( – promoted by buhdydharma )
So, the former president of the United States has just admitted to torture:
George Bush has defended his decision to allow the use of torture on terror suspects in the aftermath of the September 11 attacks.
This is unbelievable. Torture is an illegal crime and the former PRESIDENT is defending it and making tons of excuses. He says it saved lives. He says it was completely necessary.
He’s not being as forceful as Dick Cheney and he won’t use the word torture.
He mentions these unnamed confessions it produced. I do not recall reading anything about legitimate confessions produced by torture. Every single confession has been questionable. KSM confessed to the 9/11 attack as well as a lot of others that he either had no involvement with, or the plots didn’t actually exist in the first place.
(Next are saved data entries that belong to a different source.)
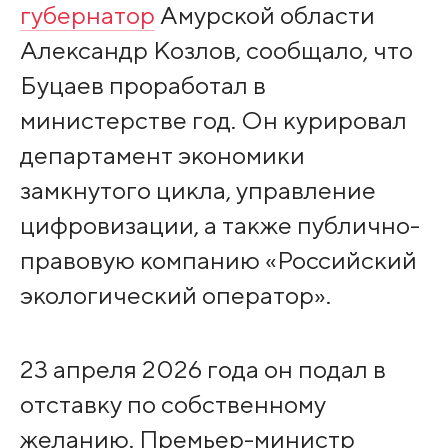
губернатор
Амурской области
Александр Козлов, сообщало, что
Буцаев проработал в
министерстве год. Он курировал
департамент экономики
замкнутого цикла, управление
цифровизации, а также публично-
правовую компанию «Российский
экологический оператор».
23 апреля 2026 года он подал в
отставку по собственному
желанию. Премьер-министр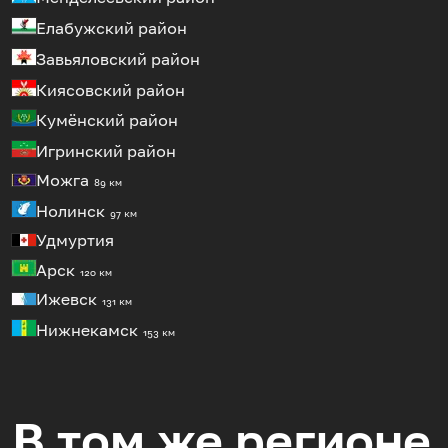
Елабужский район
Завьяловский район
Киясовский район
Кумёнский район
Игринский район
Можга
89 км
Нолинск
97 км
Удмуртия
Арск
120 км
Ижевск
131 км
Нижнекамск
153 км
В том же регионе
The plots that did exist, like a dirty bomb plot, went completely unpunished because his confession was achieved through torture. He was never charged for that plot, and though they used the information to detain more suspects, those suspects were never charged with the dirty bomb plot attempt either.
KSM was waterboarded and deprived of sleep among many other forms of torture.
Zubaydah was tortured and gave questionable information as well.
Not only could no one ever use this stuff, but their confessions were all circular. They named each other and they named the same plots over and over again. Nothing new was ever found out and none of them faced charges. Now, even if the people who were tortured ever do get their day in court, the information we’ve received will be so suspect it will go uninvestigated. Think of all the information on various plots we could have uncovered and stopped with valid information.
Says Bush:
‘I vowed to take whatever steps that were necessary to protect you,’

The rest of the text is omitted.